- [Task objective]:
Please reproduce the data exactly and omit the pictures.
########################################
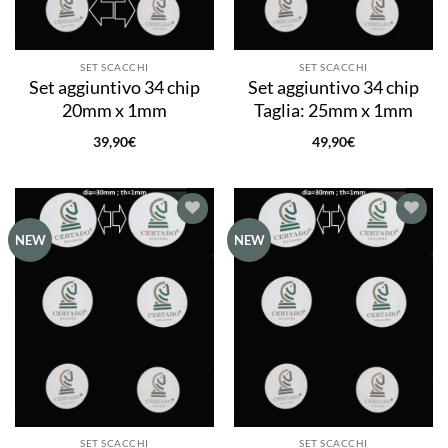
SET SCACCHI
SET SCACCHI
Set aggiuntivo 34 chip
Set aggiuntivo 34 chip
20mm x 1mm
Taglia: 25mm x 1mm
39,90
€
49,90
€
Aggiungi
Aggiungi
NEW
NEW
alla lista
alla lista
dei
dei
desideri
desideri
SET SCACCHI
SET SCACCHI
########################################
- [Output of the task]:
SET SCACCHI
SET SCACCHI
Set aggiuntivo 34 chip
Set aggiuntivo 34 chip
20mm x 1mm
Taglia: 25mm x 1mm
39,90
€
49,90
€
Aggiungi
Aggiungi
NEW
NEW
alla lista
alla lista
dei
dei
desideri
desideri
SET SCACCHI
SET SCACCHI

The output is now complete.